The show’s premise was criticized in the tech press — including Popular Science, The Verge, Ars Technica, Input and PC Magazine — as “dystopian.”

U.S. Senator Ed Markey (D-Mass.), a member of the Commerce Committee, who’s investigated Ring’s privacy policies and civil rights protections, as well as pushed Amazon executive chairman Jeff Bezos for more clarity on its data security practices, tells The Hollywood Reporter:

“The Ring platform has too often made over-policing and over-surveillance a real and pressing problem for America’s neighborhoods and attempts to normalize these problems are no laughing matter. Amazon must focus instead on making strong safety and accountability commitments to Ring users and ensure that neighbors aren’t robbed of their privacy and civil liberties.”

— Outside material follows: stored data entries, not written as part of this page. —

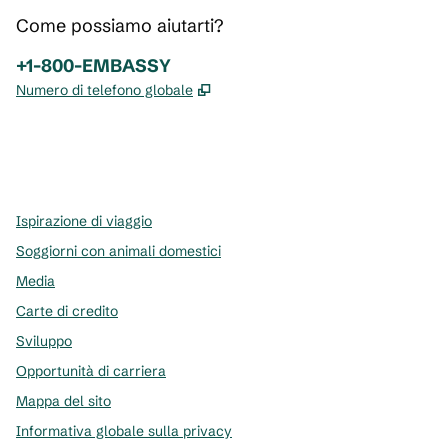
Come possiamo aiutarti?
Telefono:
+1-800-EMBASSY
,
Apre una nuova scheda
Numero di telefono globale
x
facebook
instagram
,
si apre in una nuova scheda
,
si apre in una nuova scheda
,
si apre in una nuova scheda
Ispirazione di viaggio
Soggiorni con animali domestici
Media
Carte di credito
Sviluppo
Opportunità di carriera
Mappa del sito
Informativa globale sulla privacy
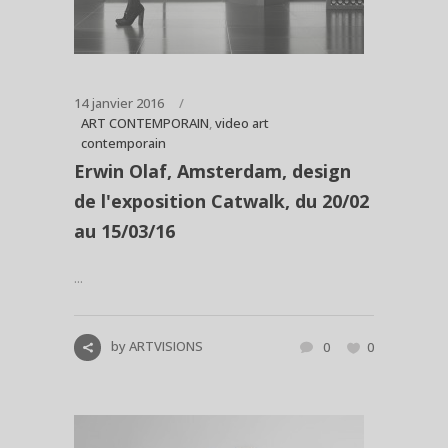
14 janvier 2016
ART CONTEMPORAIN
,
video art
contemporain
Erwin Olaf, Amsterdam, design
de l'exposition Catwalk, du 20/02
au 15/03/16
...
by
ARTVISIONS
0
0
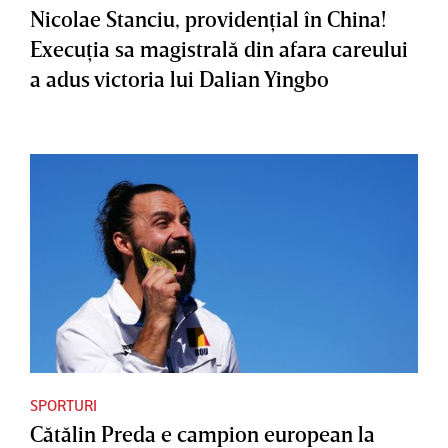
Nicolae Stanciu, providenţial în China!
Execuţia sa magistrală din afara careului
a adus victoria lui Dalian Yingbo
SPORTURI
Cătălin Preda e campion european la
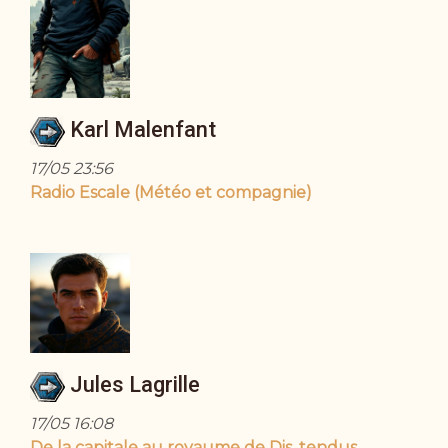
Karl Malenfant
17/05 23:56
Radio Escale (Météo et compagnie)
Jules Lagrille
17/05 16:08
De la capitale au royaume de Dis, tendus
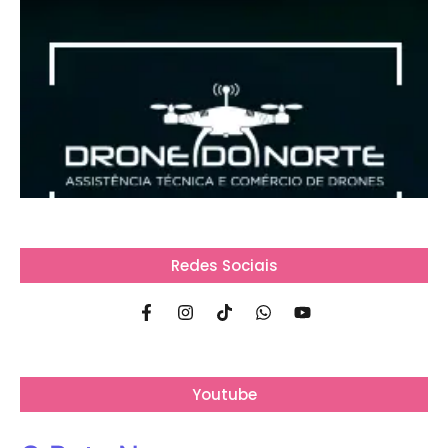
Redes Sociais
Youtube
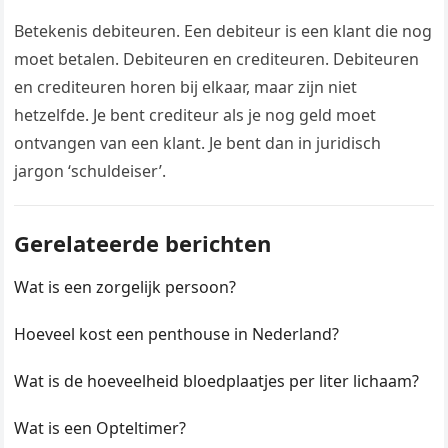
Betekenis debiteuren. Een debiteur is een klant die nog
moet betalen. Debiteuren en crediteuren. Debiteuren
en crediteuren horen bij elkaar, maar zijn niet
hetzelfde. Je bent crediteur als je nog geld moet
ontvangen van een klant. Je bent dan in juridisch
jargon ‘schuldeiser’.
Gerelateerde berichten
Wat is een zorgelijk persoon?
Hoeveel kost een penthouse in Nederland?
Wat is de hoeveelheid bloedplaatjes per liter lichaam?
Wat is een Opteltimer?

Amazon Bought Whole Foods Five Years Ago for $13.7 Billion. Here’s What’s Changed at the High-End Grocer

CNBC reported:

Five years ago, Amazon closed its $13.7 billion purchase of Whole Foods, by far the biggest acquisition ever for the e-commerce and cloud computing giant. Since then, Amazon has made a lot of changes to the specialty grocer, from lowering prices to embedding checkout technology in its 500-plus U.S. stores.

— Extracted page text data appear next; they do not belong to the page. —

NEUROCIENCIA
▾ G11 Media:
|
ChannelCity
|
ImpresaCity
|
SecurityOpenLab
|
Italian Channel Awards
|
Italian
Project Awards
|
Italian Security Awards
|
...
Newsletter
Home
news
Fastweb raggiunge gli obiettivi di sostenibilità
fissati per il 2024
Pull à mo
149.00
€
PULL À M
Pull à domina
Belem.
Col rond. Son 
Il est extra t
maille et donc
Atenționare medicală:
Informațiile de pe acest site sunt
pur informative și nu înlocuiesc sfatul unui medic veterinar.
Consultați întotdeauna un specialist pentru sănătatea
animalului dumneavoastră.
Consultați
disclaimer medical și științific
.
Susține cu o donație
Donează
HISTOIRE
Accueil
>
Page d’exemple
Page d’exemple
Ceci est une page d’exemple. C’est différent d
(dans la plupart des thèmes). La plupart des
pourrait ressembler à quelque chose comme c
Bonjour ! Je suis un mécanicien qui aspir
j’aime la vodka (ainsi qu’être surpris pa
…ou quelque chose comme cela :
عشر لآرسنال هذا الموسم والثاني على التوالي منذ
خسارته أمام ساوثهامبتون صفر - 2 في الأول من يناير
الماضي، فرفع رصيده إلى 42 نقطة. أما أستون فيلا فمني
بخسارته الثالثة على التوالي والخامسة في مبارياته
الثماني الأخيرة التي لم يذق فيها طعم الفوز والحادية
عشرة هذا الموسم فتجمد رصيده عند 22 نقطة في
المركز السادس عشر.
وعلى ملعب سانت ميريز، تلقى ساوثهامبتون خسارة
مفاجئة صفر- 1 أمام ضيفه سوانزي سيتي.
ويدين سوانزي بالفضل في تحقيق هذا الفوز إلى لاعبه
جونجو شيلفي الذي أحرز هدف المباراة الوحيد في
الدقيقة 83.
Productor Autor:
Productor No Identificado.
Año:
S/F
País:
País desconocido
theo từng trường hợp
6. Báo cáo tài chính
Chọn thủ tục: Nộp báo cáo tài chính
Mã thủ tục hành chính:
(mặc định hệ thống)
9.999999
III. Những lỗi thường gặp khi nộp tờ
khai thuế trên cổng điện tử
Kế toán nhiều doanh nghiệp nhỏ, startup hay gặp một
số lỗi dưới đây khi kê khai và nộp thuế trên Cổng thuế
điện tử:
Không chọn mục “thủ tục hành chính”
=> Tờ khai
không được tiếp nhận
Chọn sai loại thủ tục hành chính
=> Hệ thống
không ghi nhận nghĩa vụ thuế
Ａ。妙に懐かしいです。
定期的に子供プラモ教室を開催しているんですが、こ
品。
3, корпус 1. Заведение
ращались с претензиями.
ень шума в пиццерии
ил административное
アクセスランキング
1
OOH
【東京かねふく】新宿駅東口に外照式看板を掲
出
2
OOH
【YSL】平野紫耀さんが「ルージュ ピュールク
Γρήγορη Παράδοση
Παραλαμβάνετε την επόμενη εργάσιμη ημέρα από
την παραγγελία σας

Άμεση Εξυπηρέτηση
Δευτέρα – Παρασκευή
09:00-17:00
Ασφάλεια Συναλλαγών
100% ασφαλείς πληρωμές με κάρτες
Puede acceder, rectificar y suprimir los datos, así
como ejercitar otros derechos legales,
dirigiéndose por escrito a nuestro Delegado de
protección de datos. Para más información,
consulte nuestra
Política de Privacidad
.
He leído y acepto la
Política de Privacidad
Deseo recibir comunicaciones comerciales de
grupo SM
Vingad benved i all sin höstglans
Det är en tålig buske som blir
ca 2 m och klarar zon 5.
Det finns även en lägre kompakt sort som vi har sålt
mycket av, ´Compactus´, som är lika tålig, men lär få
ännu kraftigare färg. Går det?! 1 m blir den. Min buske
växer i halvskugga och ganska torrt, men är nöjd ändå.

For shoppers, the most visible change to stores is the technology inside the doors. Customers can now enroll their palm print with Amazon One to pay without a card or phone. A device scans your palm, triggering a charge to your Amazon account. It’s available at more than 20 Whole Foods locations, with 65 more stores in California coming onboard soon.

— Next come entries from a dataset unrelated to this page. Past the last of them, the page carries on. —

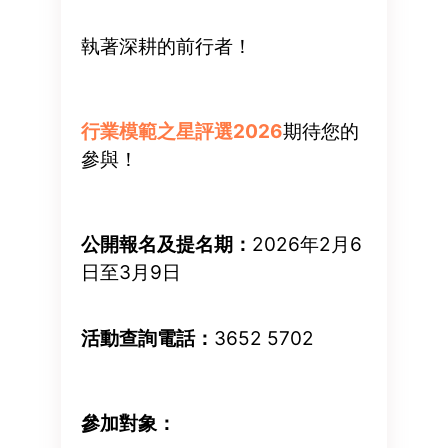
執著深耕的前行者！
行業模範之星評選2026
期待您的
參與！
公開報名及提名期：
2026年2月6
日至3月9日
活動查詢電話：
3652 5702
參加對象：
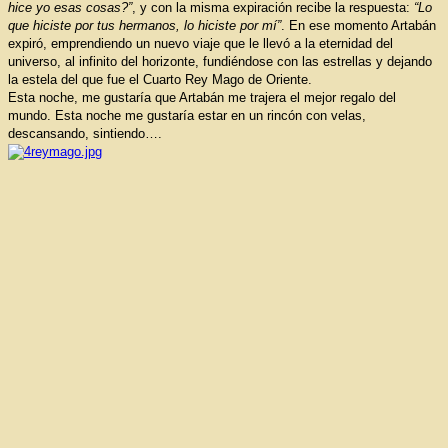
hice yo esas cosas?”
, y con la misma expiración recibe la respuesta:
“Lo
que hiciste por tus hermanos, lo hiciste por mí”
. En ese momento Artabán
expiró, emprendiendo un nuevo viaje que le llevó a la eternidad del
universo, al infinito del horizonte, fundiéndose con las estrellas y dejando
la estela del que fue el Cuarto Rey Mago de Oriente.
Esta noche, me gustaría que Artabán me trajera el mejor regalo del
mundo. Esta noche me gustaría estar en un rincón con velas,
descansando, sintiendo….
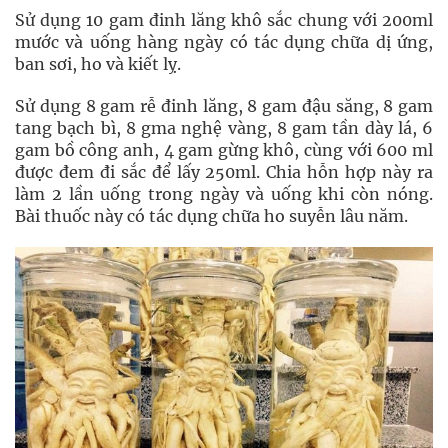
Sử dụng 10 gam đinh lăng khô sắc chung với 200ml
mước và uống hàng ngày có tác dụng chữa dị ứng,
ban sơi, ho và kiết lỵ.
Sử dụng 8 gam rễ đinh lăng, 8 gam đậu săng, 8 gam
tang bạch bì, 8 gma nghệ vàng, 8 gam tần dày lá, 6
gam bồ công anh, 4 gam gừng khô, cùng với 600 ml
được đem đi sắc để lấy 250ml. Chia hỗn hợp này ra
làm 2 lần uống trong ngày và uống khi còn nóng.
Bài thuốc này có tác dụng chữa ho suyễn lâu năm.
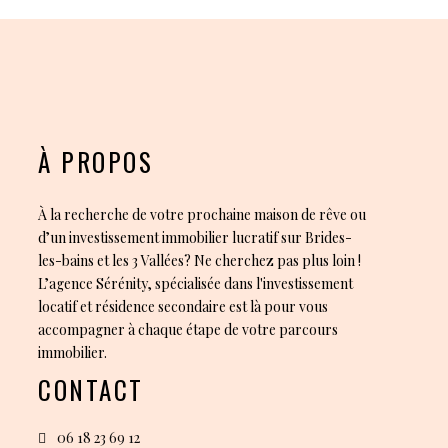
À PROPOS
À la recherche de votre prochaine maison de rêve ou
d’un investissement immobilier lucratif sur Brides-
les-bains et les 3 Vallées? Ne cherchez pas plus loin !
L’agence Sérénity, spécialisée dans l'investissement
locatif et résidence secondaire est là pour vous
accompagner à chaque étape de votre parcours
immobilier.
CONTACT
06 18 23 69 12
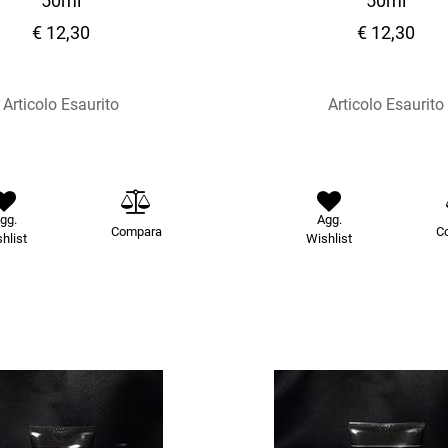
50ml
50ml
€ 12,30
€ 12,30
Articolo Esaurito
Articolo Esaurito
gg.
Agg.
Compara
C
hlist
Wishlist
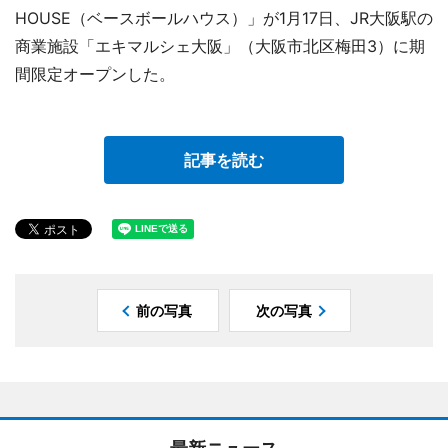
HOUSE（ベースボールハウス）」が1月17日、JR大阪駅の
商業施設「エキマルシェ大阪」（大阪市北区梅田3）に期
間限定オープンした。
記事を読む
前の写真
次の写真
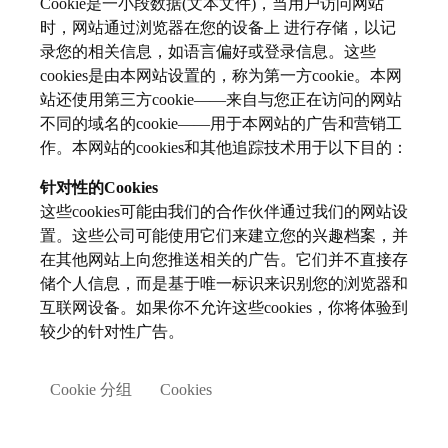
Cookie是一小段数据(文本文件)，当用户访问网站
时，网站通过浏览器在您的设备上 进行存储，以记
录您的相关信息，如语言偏好或登录信息。这些
cookies是由本网站设置的，称为第一方cookie。本网
站还使用第三方cookie——来自与您正在访问的网站
不同的域名的cookie——用于本网站的广告和营销工
作。本网站的cookies和其他追踪技术用于以下目的：
针对性的Cookies
这些cookies可能由我们的合作伙伴通过我们的网站设
置。这些公司可能使用它们来建立您的兴趣档案，并
在其他网站上向您推送相关的广告。它们并不直接存
储个人信息，而是基于唯一标识来识别您的浏览器和
互联网设备。如果你不允许这些cookies，你将体验到
较少的针对性广告。
Cookie 分组
Cookies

Privacy advocates are speaking up.

Amazon is also selling the palm-scanning tech to other retailers and event venues. But in March, one customer — Denver’s Red Rocks Amphitheatre — backed out of a deal after activist groups and musicians like Rage Against the Machine voiced concerns that Amazon would share palm prints with government agencies.

Amazon to Shut Down Its Telehealth Offering

The Washington Post reported:

Amazon will shutter Amazon Care, the virtual and in-home health service it initially created for its employees, by the end of this year — a surprising move given the company’s recent investment in the healthcare space.

People who work at Amazon Care learned the news in a meeting on Wednesday, according to two people with knowledge of the matter, who spoke on the condition of anonymity because they signed nondisclosure agreements.

Workers were told the service was shutting down because those customers did not see the value in the service, one of the people said. Dozens of employees will lose their jobs, with some departing as soon as October, according to the people.

Facebook and Twitter Remove Accounts Pushing ‘Pro-Western Narratives’

The Hill reported:

Facebook and Twitter took down two overlapping sets of accounts over the past two months for promoting “pro-Western narratives” in the Middle East and Central Asia, according to a report released Wednesday.

The social media analytics firm Graphika reported that Twitter and Meta, the company that owns Facebook, took down the accounts over a “series of covert campaigns” over a period of five years.

A joint investigation revealed that an interconnected web of accounts on Twitter, Facebook, Instagram and five other social media platforms used “deceptive” strategies to back Western narratives in the regions.

The accounts promoted the interests of the United States and its allies while opposing those of countries such as Russia, China and Iran. They more recently criticized Russia for the deaths of civilians in Ukraine and the actions that Russian soldiers have taken as the war has continued.